But the wickedness of the Tinker has been greatly overcharged; and it is taking the language of self-accusation too literally, to pronounce of John Bunyan that he was at any time depraved. The worst of what he was in his worst days, is to be expressed in a single word, for which we have no synonyme, the full meaning of which no circumlocution can convey, and which, though it may hardly be deemed presentable in serious composition, I shall use, as Bunyan himself (no mealy-mouthed writer) would have used it, had it in his days borne the same acceptation in which it is now universally understood;-in that word then, he had been a blackguard :—

The very head and front of his offending

Hath this extent, no more.

Such he might have been expected to be by his birth, breeding, and vocation; scarcely indeed by possibility could he have been otherwise; but he was never a vicious man. It has been seen, that at the first reproof he shook off, at once and for ever, the practice of profane swearing, the worst, if not the only, sin to which he was ever addicted. He must have been still a very young man when that outward reformation took place, which, little as he afterwards valued it, and insufficient as it may have been, gave evidence at least of right intentions under the direction of a strong will; and throughout his subsequent struggles of mind, the force of a diseased imagination is not more manifest,

than the earnestness of his religious feelings and aspirations. His connexion with the Baptists was eventually most beneficial to him had it not been for the encouragement which he reeeived from them, he might have lived and died a tinker; for even when he cast off, like a slough, the coarse habits of his early life, his latent powers could never, without some such encouragement and impulse, have broken through the thick ignorance with which they were incrusted.

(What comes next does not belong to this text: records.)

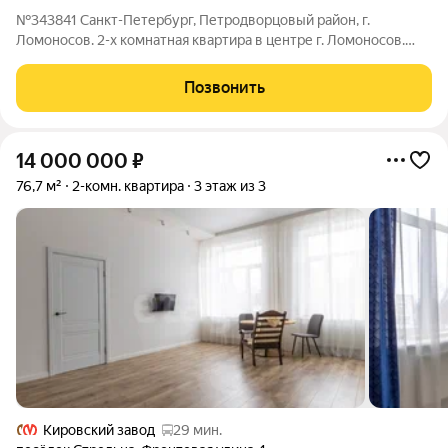
№343841 Санкт-Петербург, Петродворцовый район, г.
Ломоносов. 2-х комнатная квартира в центре г. Ломоносов.
Высокий первый этаж с зеленым ухоженным газоном под
окном. Все три окна выходят во двор, оборудованный зеленой
Позвонить
зоной отдыха и детской
14 000 000
₽
76,7 м²
2-комн. квартира
3 этаж из 3
Кировский завод
29 мин.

The coarseness of that incrustation could hardly be conceived, if proofs of it were not preserved in his own hand-writing. There is no book except the Bible which he is known to have perused so intently as the Acts and Monuments of John Fox the martyrologist, one of the best of men; a work more hastily than judiciously compiled in its earlier parts, but invaluable for that greater and far more important portion, which has obtained for it its popular name of the Book of Martyrs. Bunyan's own copy of this work is in existence,* and valued of course as such a relic of such a man ought to be. In each volume he has written his name beneath the title page in a large and stout print-hand, as on a following page.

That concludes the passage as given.